Yuan, who works as an esthetician six days a week, could have spent the $450 elsewhere.

“This year I didn’t get him a computer. For high school you need a computer, right,” she said. “But that’s OK. Maybe next year I can.”

As with 12.5 per cent of Chinese parents surveyed in June by market research firm Social Insights, Yuan isn’t sure she has a solid grasp on the labour dispute between the government and teachers.

But she’s certain about one thing.

“I want no strike.
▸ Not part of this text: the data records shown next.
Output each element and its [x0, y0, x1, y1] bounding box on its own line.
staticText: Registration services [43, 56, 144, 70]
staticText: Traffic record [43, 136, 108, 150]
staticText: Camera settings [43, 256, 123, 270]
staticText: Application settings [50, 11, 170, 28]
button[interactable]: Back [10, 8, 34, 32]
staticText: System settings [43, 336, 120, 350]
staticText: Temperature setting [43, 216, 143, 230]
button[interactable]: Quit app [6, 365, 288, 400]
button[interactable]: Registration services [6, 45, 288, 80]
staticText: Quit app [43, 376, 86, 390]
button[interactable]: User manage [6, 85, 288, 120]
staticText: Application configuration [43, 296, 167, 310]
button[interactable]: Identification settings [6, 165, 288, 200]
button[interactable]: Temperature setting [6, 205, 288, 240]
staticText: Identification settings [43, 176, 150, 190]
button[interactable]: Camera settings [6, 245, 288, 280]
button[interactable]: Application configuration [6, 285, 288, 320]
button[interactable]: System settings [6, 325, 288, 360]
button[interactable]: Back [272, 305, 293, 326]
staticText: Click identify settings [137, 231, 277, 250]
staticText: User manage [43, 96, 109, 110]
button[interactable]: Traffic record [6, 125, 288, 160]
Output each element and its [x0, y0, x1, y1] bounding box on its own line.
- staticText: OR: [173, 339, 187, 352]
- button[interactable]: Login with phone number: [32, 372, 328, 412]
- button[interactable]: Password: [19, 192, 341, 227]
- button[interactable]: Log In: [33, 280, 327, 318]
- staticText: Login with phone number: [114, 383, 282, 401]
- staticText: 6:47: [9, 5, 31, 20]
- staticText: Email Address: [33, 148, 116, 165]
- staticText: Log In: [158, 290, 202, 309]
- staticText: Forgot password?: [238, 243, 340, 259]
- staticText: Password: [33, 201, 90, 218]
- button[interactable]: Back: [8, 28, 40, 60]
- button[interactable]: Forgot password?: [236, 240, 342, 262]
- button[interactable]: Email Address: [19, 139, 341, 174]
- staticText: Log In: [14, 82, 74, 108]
I want to have school, education,” she said. “Of course government have to do something for the teacher.”

Social Insights, formed in June to focus on Chinese consumers, surveyed parents on Chinese social media platform WeChat, which is similar to Twitter, and Weibo, which is similar to Facebook, and released its findings Aug. 28.
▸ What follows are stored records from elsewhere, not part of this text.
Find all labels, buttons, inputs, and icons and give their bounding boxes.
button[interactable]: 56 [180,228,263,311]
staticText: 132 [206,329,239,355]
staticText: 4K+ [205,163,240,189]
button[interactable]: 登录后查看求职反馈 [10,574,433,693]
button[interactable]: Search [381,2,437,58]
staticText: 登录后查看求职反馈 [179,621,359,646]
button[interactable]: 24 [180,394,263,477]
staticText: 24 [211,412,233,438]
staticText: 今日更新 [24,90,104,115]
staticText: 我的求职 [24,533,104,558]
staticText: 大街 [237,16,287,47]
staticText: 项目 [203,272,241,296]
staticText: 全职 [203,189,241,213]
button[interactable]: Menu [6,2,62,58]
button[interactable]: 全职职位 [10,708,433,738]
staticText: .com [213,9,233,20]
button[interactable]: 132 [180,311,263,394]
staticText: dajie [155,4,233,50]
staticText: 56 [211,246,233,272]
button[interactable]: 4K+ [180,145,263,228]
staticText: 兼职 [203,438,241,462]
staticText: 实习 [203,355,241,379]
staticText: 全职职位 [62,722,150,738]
The company found that 44 per cent of Chinese parents blamed both the B.C. Teachers’ Federation and the government for the labour dispute, while 39 per cent blamed the BCTF and just four per cent blamed only the government.

Social Insights surveyed 313 Chinese-Canadian residents and reports seeing consistent results after surveying just 200 respondents.
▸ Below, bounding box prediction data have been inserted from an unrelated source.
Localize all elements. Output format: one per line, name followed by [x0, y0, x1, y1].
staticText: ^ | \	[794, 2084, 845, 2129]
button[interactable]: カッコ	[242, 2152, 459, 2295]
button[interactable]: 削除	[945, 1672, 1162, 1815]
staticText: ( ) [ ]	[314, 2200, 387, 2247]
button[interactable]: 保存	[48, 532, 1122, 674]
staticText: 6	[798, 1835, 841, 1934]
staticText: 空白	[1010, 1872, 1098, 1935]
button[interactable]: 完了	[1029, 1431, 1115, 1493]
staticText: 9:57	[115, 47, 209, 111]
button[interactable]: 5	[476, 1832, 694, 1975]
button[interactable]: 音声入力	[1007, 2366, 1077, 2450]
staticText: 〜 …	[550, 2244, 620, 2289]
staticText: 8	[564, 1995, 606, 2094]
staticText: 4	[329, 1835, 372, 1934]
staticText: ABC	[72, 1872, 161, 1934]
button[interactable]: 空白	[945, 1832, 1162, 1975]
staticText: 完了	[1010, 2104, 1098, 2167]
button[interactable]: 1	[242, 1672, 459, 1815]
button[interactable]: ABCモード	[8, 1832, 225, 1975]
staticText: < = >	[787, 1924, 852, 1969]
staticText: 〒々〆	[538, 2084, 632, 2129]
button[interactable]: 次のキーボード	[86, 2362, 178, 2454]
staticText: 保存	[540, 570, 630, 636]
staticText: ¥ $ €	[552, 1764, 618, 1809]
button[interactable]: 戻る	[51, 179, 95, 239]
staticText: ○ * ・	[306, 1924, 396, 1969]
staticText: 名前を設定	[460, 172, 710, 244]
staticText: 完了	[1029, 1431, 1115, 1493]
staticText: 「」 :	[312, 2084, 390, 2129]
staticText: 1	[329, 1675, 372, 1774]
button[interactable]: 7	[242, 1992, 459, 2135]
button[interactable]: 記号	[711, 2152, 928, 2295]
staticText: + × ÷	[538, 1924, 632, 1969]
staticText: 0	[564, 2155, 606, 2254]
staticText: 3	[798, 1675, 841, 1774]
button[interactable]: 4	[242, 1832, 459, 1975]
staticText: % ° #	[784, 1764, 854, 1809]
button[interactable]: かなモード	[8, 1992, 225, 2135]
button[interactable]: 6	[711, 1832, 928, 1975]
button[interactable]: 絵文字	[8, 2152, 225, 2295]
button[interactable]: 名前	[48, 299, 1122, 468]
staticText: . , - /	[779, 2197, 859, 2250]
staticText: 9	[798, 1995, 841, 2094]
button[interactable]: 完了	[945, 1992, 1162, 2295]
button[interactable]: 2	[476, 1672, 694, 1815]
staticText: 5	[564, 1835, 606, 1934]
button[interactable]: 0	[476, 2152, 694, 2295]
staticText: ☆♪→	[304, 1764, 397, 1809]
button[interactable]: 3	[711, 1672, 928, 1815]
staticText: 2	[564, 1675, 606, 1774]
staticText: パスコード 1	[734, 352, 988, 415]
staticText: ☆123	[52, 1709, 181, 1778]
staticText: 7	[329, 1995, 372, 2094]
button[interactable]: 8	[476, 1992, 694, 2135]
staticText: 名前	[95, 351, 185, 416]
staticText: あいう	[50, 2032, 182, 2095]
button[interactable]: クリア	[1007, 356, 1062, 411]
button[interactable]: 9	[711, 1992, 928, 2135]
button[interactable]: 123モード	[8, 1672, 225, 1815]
Polling firm Angus Reid reported in June that B.C. parents supported teachers over the government two-to-one.

“The fact that the results seemed to contrast with what the rest of the population was thinking was something that we thought was noteworthy,” said Sonny Wong, a partner at Social Insights. “Because when you look at the demographics of the Lower Mainland and British Columbia, clearly we are seeing through immigration and other market forces the increase in ethnic communities with the Chinese community growing the fastest.”

He added, “The strike may very well affect the Chinese community a little bit more because if you’ve been in B.C. for a shorter period of time, your ability to develop social networks and support for childcare is going to be much less.”

Wong noted Chinese families often immigrate to Canada for the clean air, nature and education.

“They may even see education a little bit in the way of an essential service,” he said.

Yuan wants to see her son concentrating on books instead of video games.

“If could afford it I would do more tutoring or send him to a private school, but I can’t afford it,” said Yuan, who emigrated from China to Canada in 1999 and has lived in Vancouver nine years.

Social Insights hasn’t surveyed Chinese parents since June but Wong believes congruent sentiments were heard at a rally attended by many Chinese parents outside the Vancouver Art Gallery Sunday.

Yuan was unaware of the survey, but said she’s seen anger at teachers from Chinese parents on social media.

She said the parents don’t understand why the teachers are allowed to strike.